Events from the year 1912 in Canada.

Incumbents

Crown 
 Monarch – George V

Federal government 
 Governor General – Prince Arthur, Duke of Connaught and Strathearn
 Prime Minister – Robert Borden
 Chief Justice – Charles Fitzpatrick (Quebec) 
 Parliament – 12th

Provincial governments

Lieutenant governors 
Lieutenant Governor of Alberta – George Hedley Vicars Bulyea 
Lieutenant Governor of British Columbia – Thomas Wilson Paterson
Lieutenant Governor of Manitoba – Douglas Colin Cameron
Lieutenant Governor of New Brunswick – Lemuel John Tweedie (until March 6) then Josiah Wood 
Lieutenant Governor of Nova Scotia – James Drummond McGregor
Lieutenant Governor of Ontario – John Morison Gibson
Lieutenant Governor of Prince Edward Island – Benjamin Rogers 
Lieutenant Governor of Quebec – François Langelier
Lieutenant Governor of Saskatchewan – George William Brown

Premiers 
Premier of Alberta – Arthur Sifton
Premier of British Columbia – Richard McBride
Premier of Manitoba – Rodmond Roblin
Premier of New Brunswick – James Kidd Flemming
Premier of Nova Scotia – George Henry Murray 
Premier of Ontario – James Whitney
Premier of Prince Edward Island – John Mathieson
Premier of Quebec – Lomer Gouin
Premier of Saskatchewan – Thomas Walter Scott

Territorial governments

Commissioners 
 Commissioner of Yukon – Arthur Wilson (acting) (until February 1) then George Black 
 Gold Commissioner of Yukon – F.X. Gosselin (until February 1) then George P. MacKenzie 
 Commissioner of Northwest Territories – Frederick D. White

Events
February 1 – Strathcona merges with Edmonton, Alberta
April 1 – The Parliament of Canada passes Quebec Boundaries Extension Act that transferred to the Province of Quebec the territory bounded by the Eastmain River, the Labrador coast, and Hudson and Ungava Bays, extending the northern boundary to its present location.
April 14/15 – The RMS Titanic strikes an iceberg off the Grand Banks of Newfoundland
April 26 – The Chateau Laurier opens in Ottawa
May 14 – Manitoba, Ontario, and Quebec expand to the north
June 30 – A tornado (the "Regina Cyclone") kills 28.
August 14 – 1912 Saskatchewan general election: Walter Scott's Liberals win a third consecutive majority
August 17 – Circular No. 17 bans the teaching of the French language in Ontario schools.
ca.
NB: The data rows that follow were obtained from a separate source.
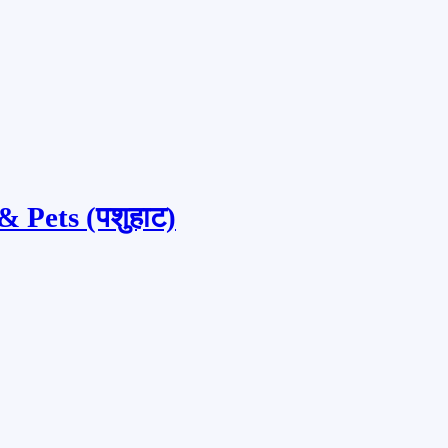
 Pets (पशुहाट)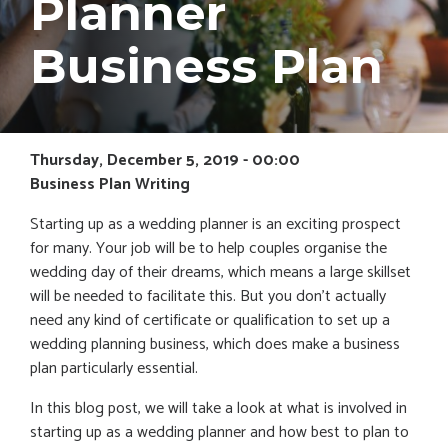
Planner
Business Plan
Thursday, December 5, 2019 - 00:00
Business Plan Writing
Starting up as a wedding planner is an exciting prospect
for many. Your job will be to help couples organise the
wedding day of their dreams, which means a large skillset
will be needed to facilitate this. But you don’t actually
need any kind of certificate or qualification to set up a
wedding planning business, which does make a business
plan particularly essential.
In this blog post, we will take a look at what is involved in
starting up as a wedding planner and how best to plan to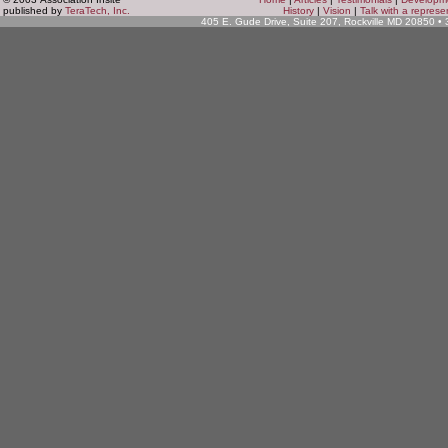
published by
TeraTech, Inc.
History
|
Vision
|
Talk with a represe
405 E. Gude Drive, Suite 207, Rockville MD 20850 •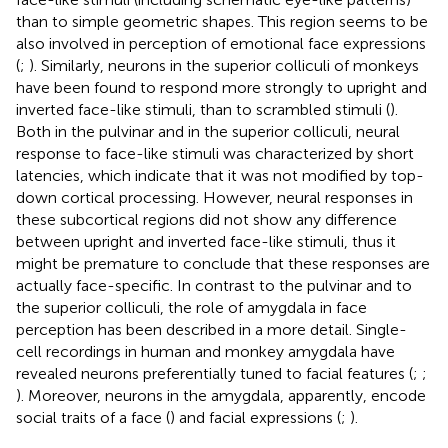
than to simple geometric shapes. This region seems to be
also involved in perception of emotional face expressions
(
;
). Similarly, neurons in the superior colliculi of monkeys
have been found to respond more strongly to upright and
inverted face-like stimuli, than to scrambled stimuli (
).
Both in the pulvinar and in the superior colliculi, neural
response to face-like stimuli was characterized by short
latencies, which indicate that it was not modified by top-
down cortical processing. However, neural responses in
these subcortical regions did not show any difference
between upright and inverted face-like stimuli, thus it
might be premature to conclude that these responses are
actually face-specific. In contrast to the pulvinar and to
the superior colliculi, the role of amygdala in face
perception has been described in a more detail. Single-
cell recordings in human and monkey amygdala have
revealed neurons preferentially tuned to facial features (
;
;
). Moreover, neurons in the amygdala, apparently, encode
social traits of a face (
) and facial expressions (
;
).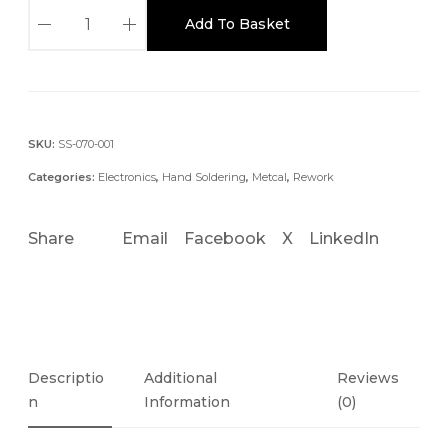
C
Add To Basket
V
-
5
2
1
SKU:
SS-070-001
0
Categories:
Electronics
,
Hand Soldering
,
Metcal
,
Rework
C
O
Share
Email
Facebook
X
LinkedIn
N
N
E
C
T
I
Descriptio
Additional
Reviews
O
N
Information
(0)
N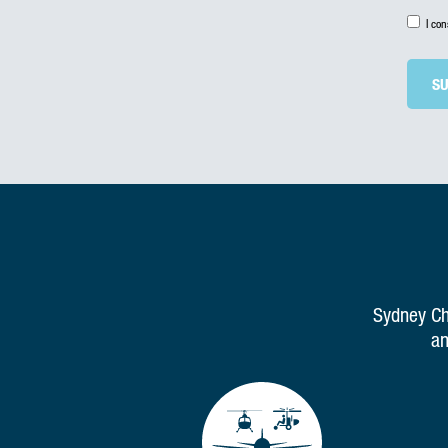
I co
Sydney Cha
an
December – The first session of the Saskatchewan Older Boys' Parliament (now the Saskatchewan Youth Parliament) is held. This was a precursor to the current Canadian youth parliament movement.
The Amherst automobile company opens, and closes, in Calgary.

Sport 

January 2 – New Westminster Royals defeat the Victoria Senators in the 1st Pacific Coast Hockey Association game played at Victoria's Patrick Arena
March 2 – Quebec Bulldogs win the National Hockey Association's Stanley Cup
March 19 – New Westminster Royals win the first PCHA Championship, However the Royals were not able to challenge the Quebec Bulldogs in the Stanley Cup due to finishing too late for the East
September 2 – The first Calgary Stampede is held
November 30 – The Hamilton Alerts defeated the Toronto Argonauts 11 to 4 in the 4th Grey Cup played at Hamilton's A.A.A. Grounds

Arts and literature

Births

January to March
January 2 – Barbara Pentland, composer (d.2000)
January 3 – Louise Lapointe, senator (d. 2002)
February 4 – Louis-Albert Vachon, educator and Cardinal of the Roman Catholic Church (d.2006)
March 12 – Irving Layton, poet (d.2006)
March 22 – Agnes Martin, painter (d.2004)
March 30 – Alvin Hamilton, politician (d.2004)

April to June
April 2 – John Marlyn, writer (d.2005)
April 26 – A. E. van Vogt, science fiction author (d.2000)
May 5 – Louis-René Beaudoin, politician and Speaker of the House of Commons of Canada (d.1970)
May 8 – George Woodcock, poet, essayist, critic, biographer and historian (d.1995)
May 13 – Gil Evans, jazz pianist, arranger, composer and bandleader (d.1988)
May 17 – George Brown, ice hockey player
May 26 – Jay Silverheels, actor (d.1980)
June 8 – Clyde Gilmour, radio broadcaster and journalist (d.1997)
June 10 
Bill Kardash, politician (d.1997)
Jean Lesage, lawyer, politician and Premier of Quebec (d.1980)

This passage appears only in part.